> Requirement:
What you return should be the lines of the data containing "vasarinė", each in full.

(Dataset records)
◆ ◆ ◆ ◆ ◆

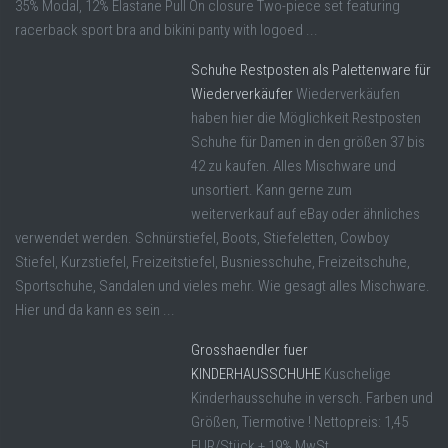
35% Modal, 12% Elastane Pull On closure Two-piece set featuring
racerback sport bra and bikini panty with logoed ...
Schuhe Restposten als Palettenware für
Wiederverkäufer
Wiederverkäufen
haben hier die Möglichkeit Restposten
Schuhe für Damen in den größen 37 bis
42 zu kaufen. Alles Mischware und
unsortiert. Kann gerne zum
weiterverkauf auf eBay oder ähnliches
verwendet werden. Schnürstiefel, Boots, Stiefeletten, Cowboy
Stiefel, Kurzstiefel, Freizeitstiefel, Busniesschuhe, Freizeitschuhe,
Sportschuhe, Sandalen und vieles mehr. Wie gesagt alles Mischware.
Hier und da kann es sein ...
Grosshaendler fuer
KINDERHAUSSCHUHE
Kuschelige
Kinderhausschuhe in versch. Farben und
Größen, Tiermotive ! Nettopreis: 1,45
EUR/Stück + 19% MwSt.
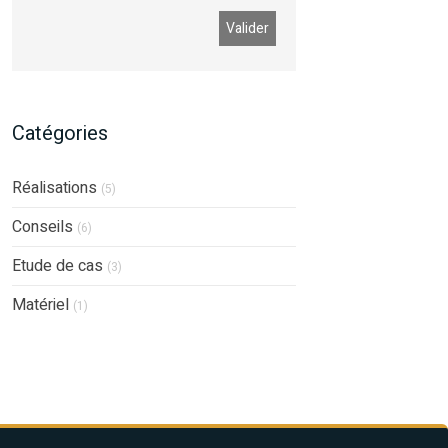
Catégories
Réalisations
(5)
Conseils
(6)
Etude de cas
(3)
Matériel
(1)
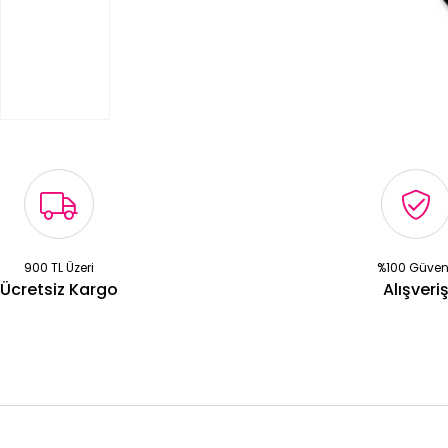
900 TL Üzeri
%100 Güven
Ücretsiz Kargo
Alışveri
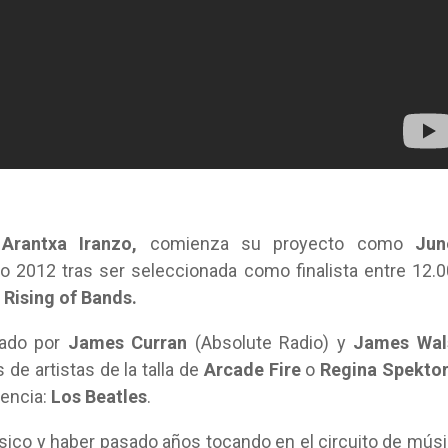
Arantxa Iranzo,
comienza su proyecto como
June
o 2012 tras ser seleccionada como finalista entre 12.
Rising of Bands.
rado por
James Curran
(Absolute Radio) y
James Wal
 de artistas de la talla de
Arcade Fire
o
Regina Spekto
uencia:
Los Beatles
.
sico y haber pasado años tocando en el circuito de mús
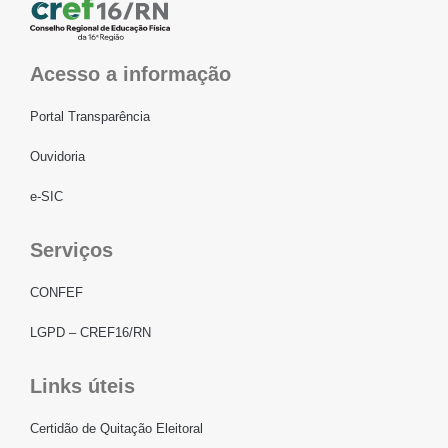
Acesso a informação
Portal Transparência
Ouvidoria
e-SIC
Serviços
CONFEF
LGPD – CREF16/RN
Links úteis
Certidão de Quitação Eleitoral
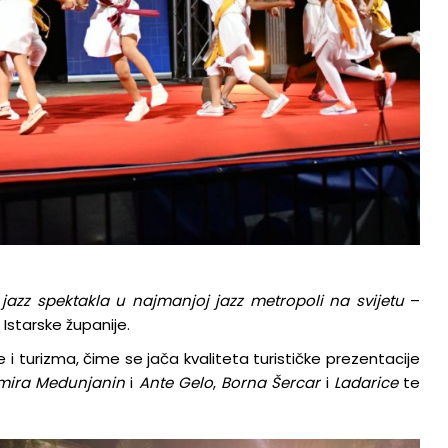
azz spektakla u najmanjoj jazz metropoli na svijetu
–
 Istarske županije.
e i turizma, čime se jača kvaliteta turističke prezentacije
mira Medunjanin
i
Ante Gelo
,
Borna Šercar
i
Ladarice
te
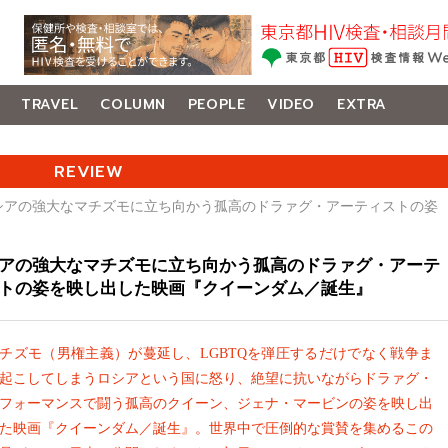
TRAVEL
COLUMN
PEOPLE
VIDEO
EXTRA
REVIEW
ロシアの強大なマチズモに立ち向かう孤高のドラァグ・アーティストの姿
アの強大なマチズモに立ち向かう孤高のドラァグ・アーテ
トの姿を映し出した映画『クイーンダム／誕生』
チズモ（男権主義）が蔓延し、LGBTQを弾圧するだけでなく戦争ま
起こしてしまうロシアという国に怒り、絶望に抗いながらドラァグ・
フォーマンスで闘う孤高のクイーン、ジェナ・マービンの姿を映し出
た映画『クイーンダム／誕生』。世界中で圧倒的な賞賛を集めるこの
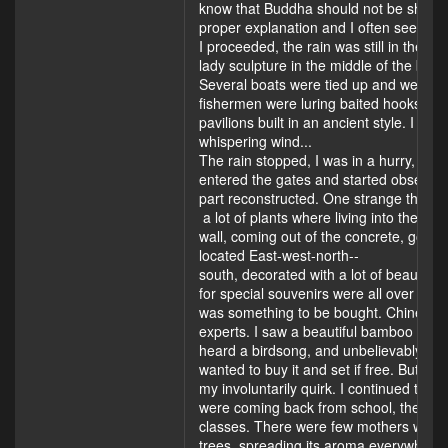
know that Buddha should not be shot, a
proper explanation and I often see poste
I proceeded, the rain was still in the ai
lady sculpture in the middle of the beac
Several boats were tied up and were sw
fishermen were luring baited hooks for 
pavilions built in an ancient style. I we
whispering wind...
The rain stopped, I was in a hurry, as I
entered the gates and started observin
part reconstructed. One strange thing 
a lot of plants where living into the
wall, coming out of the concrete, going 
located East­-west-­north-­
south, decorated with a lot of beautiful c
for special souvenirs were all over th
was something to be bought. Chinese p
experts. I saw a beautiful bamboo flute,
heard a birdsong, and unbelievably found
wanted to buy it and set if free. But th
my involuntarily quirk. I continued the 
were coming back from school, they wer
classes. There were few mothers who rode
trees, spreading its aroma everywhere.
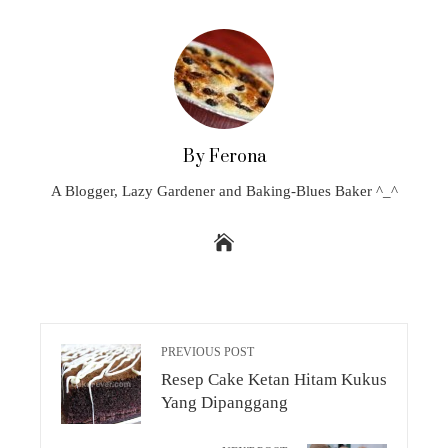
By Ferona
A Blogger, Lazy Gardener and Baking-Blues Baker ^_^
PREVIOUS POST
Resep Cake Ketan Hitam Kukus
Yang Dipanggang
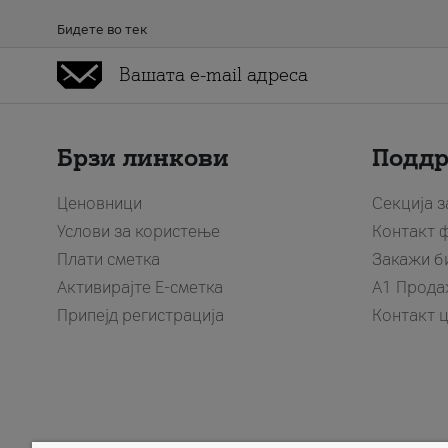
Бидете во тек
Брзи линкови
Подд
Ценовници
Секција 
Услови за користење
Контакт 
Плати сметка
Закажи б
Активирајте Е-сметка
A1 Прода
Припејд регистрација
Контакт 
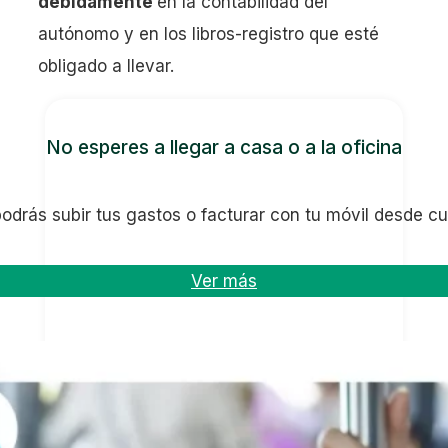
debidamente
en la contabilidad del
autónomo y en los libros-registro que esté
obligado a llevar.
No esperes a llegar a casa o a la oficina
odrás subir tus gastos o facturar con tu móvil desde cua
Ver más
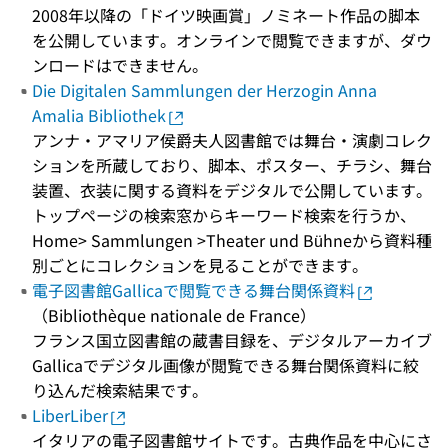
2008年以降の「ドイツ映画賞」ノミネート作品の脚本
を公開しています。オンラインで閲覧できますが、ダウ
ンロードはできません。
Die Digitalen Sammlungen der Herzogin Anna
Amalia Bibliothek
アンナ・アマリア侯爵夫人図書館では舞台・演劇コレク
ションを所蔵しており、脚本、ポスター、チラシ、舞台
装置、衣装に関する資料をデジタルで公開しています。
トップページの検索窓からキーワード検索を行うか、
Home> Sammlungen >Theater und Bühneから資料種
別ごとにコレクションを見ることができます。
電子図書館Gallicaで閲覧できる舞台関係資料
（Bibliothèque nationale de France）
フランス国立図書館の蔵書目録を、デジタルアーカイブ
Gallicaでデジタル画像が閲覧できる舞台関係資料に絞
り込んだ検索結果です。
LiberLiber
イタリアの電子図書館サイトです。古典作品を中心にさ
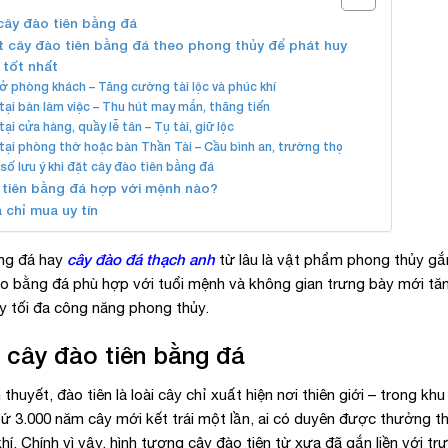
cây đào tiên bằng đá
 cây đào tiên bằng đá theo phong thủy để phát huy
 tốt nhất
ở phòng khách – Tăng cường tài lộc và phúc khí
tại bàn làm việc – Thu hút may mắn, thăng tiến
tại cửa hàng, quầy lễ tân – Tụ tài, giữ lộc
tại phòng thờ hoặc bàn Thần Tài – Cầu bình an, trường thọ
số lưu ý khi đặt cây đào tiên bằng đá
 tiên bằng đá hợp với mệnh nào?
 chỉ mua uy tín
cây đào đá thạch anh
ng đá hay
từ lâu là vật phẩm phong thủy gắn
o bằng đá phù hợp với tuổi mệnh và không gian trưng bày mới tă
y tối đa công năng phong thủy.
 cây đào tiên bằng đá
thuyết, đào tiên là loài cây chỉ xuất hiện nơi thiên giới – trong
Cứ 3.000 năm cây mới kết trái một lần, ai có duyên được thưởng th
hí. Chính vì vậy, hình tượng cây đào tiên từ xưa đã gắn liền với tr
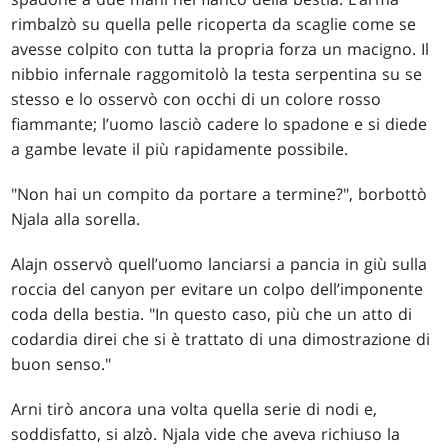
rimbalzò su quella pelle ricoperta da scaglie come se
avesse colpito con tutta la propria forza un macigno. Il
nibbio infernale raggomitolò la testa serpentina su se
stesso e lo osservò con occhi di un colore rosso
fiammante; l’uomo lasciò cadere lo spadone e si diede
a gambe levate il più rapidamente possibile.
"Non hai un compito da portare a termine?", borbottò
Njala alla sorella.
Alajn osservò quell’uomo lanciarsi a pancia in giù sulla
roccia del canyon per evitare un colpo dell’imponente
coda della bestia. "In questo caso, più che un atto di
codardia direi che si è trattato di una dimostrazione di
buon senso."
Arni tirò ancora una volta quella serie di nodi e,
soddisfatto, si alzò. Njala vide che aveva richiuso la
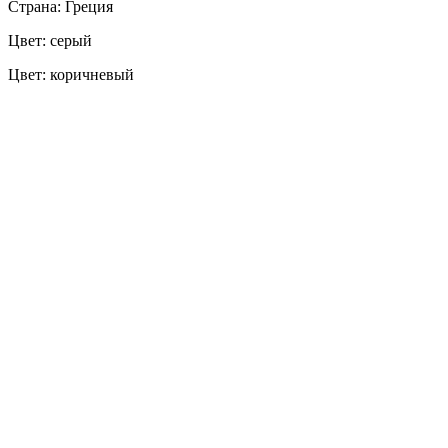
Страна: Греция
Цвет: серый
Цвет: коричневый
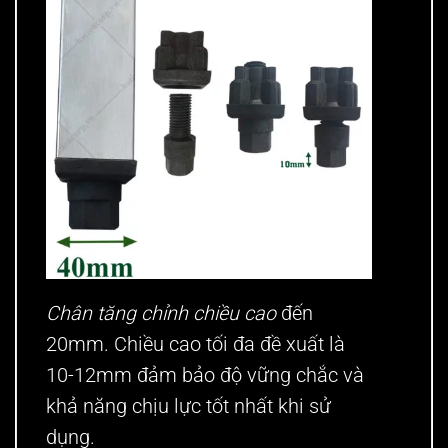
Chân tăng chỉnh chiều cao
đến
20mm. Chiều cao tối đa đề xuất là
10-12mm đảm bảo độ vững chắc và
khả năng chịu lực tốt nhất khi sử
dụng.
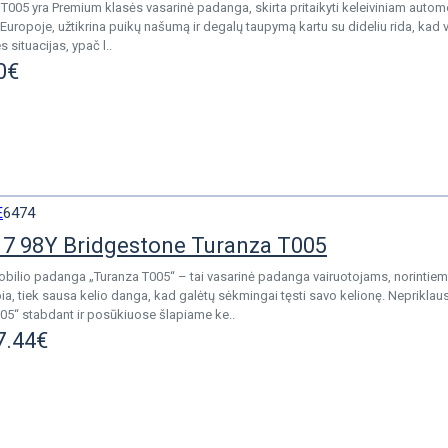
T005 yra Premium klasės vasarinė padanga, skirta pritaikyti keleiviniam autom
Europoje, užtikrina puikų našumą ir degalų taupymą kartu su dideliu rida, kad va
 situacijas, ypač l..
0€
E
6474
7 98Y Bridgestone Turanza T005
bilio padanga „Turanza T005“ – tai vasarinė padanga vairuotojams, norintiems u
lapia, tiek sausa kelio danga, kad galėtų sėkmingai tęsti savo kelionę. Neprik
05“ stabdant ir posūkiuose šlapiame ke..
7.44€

◆ ◆ ◆ ◆ ◆

> Task solution:
T005 yra Premium klasės vasarinė padanga, skirta pritaikyti keleiviniam autom
bilio padanga „Turanza T005“ – tai vasarinė padanga vairuotojams, norintiems u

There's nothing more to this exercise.